The public meeting is scheduled for:
Wednesday, September 27
5:00 p.m. – 7:00 p.m.
(Presentation at 5:30 p.m.)
Madison College – Truax Building
(Conference room D1630)
1701 Wright Street, Madison
Click here for a map showing the meeting location and available parking.
Weigh in on Proposed National Wildlife Health Center at 6006 Schroeder Rd. The U.S. Geological Survey invites you to a public scoping meeting to learn more about plans for the proposed development of a new National Wildlife Health Center (NWHC) at the site of the existing NWHC. Your participation will help us gather valuable insights and comments to shape the Environmental Impact Statement (EIS) for the NWHC development.
Virtual NWHC Public Scoping Meeting
Date: Thursday, September 28, 2023
Time: 12:00 – 1:00 p.m. CT
Register for the Zoom meeting here
All information will also be made available online for public review, consideration, and comment on the dedicated website for the EIS process: www.nwhceis.com. More information about the public scoping meetings and the public involvement process can be found here: https://nwhceis.com/public-involvement/. Comments and questions may be submitted through our website here: https://nwhceis.com/contact/. Although comments can be submitted at any time during the EIS process, we kindly request that scoping comments be submitted by October 20, 2023, to ensure they receive full consideration in the Draft EIS.
The 2022 data for the City of Madison’s Neighborhood Indicators Project (NIP) is now available. The NIP provides geographically detailed data for over 50 variables within seven topic areas. This includes measures such as total population, number of dwelling units, subsidized rental units, high mobility students and so on. It is supported by various data sources that range from city, county, state and federal data sources.

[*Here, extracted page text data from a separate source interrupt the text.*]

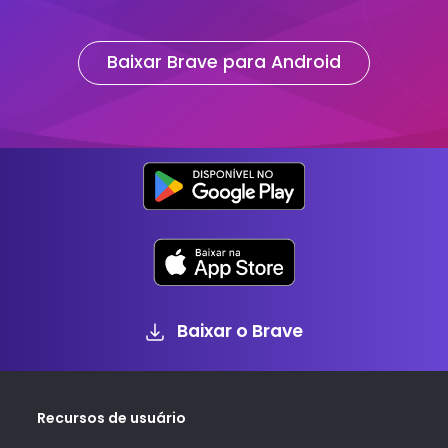
Baixar Brave para Android
Baixar o Brave
Recursos de usuário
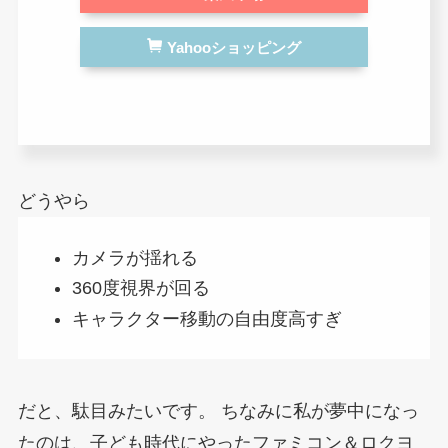
Yahooショッピング
どうやら
カメラが揺れる
360度視界が回る
キャラクター移動の自由度高すぎ
だと、駄目みたいです。
ちなみに私が夢中になっ
たのは、子ども時代にやったファミコン＆ロクヨ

The 2022 Edition also includes a significant improvement. Data is now provided at two commonly used Census geographies – Tracts and Block Groups. Using Tracts and Blocks Groups makes it easier to compare results for areas across Madison, since these geographies generally contain a similar number of residential units. Additionally, the NIP’s local data can be considered within the context of other data reported at the Tract and Block Group geography.
Interested in learning more about NIP data and the NIP website? The City of Madison Planning Division offers free workshops to local organizations. Please contact Urvashi Martin at firstname.lastname@example.org for more details.
NIP is a partnership with the University of Wisconsin-Madison’s Applied Population Lab.
Participate in Madison Public Library Strategic Planning. The Madison Public Library leadership invites public input as it plans for the future of its services. The library will complete a 3-year strategic plan this fall and people can complete a short, 11-minute survey through September 30, online or at any Madison Public Library. The survey link is at https://madpl.org/strategicplan. The Library will share its final strategic plan with the community in winter 2023.
Mayor’s Capital Budget Proposal. Mayor Rhodes-Conway released her 2024 Executive Capital Budget and 6-Year Capital Improvement Plan (CIP), which detail her funding proposals for buildings, infrastructure and other capital investments in Madison. The Capital Budget is half of the City’s budget. In October, the Mayor will introduce her 2024 Executive Operating Budget, which focuses on services, staffing and programs. Learn more HERE
Streets Division Updates
- Yard waste collection begins in October. Get your set out dates for yard waste at www.cityofmadison.com/YardWaste. Yard waste and brush are very different things. If you combine piles of yard waste and brush the crews won’t collect them.
- Protect your trees from the spongy moth caterpillars before they hatch. Right now is the perfect time to check your trees, sheds, picnic tables, wood piles, and other areas for egg masses laid by the moth. These masses can contain up to 1,000 moth eggs, so destroying them makes a big difference in controlling the population. However, there is a right way to destroy the masses – you can’t just squish them. They are too tough for that. The right way to do it, and more details about the moth can be found at www.cityofmadison.com/SpongyMoth.
- We are trying out a new way for residents to find their collection schedules that should be pretty simple. It’s a map-based tool available right here and on the brush, yard waste, and collection schedule webpages. Just click on the “Try Lookup Map” button on those pages. The old way is still available if you prefer, but we’re trying to improve on the consistent problem of people struggling to get their address to work in the form on our page. If that’s been you, please try the lookup map.
- When the leaves start coming down, it’s the perfect time to start composting. Many resources to get you started can be found at www.cityofmadison.com/Composting and free guides can be picked up from your local Madison Public Library branch.
- Don’t forget about the food scraps drop-off program. The last day is fast approaching, and we’re getting closer and closer to our goal of 16,000 pounds, or the weight of two hippopotamuses! Learn how you can participate and get us all the way to #doublehippo at www.cityofmadison.com/FoodScraps.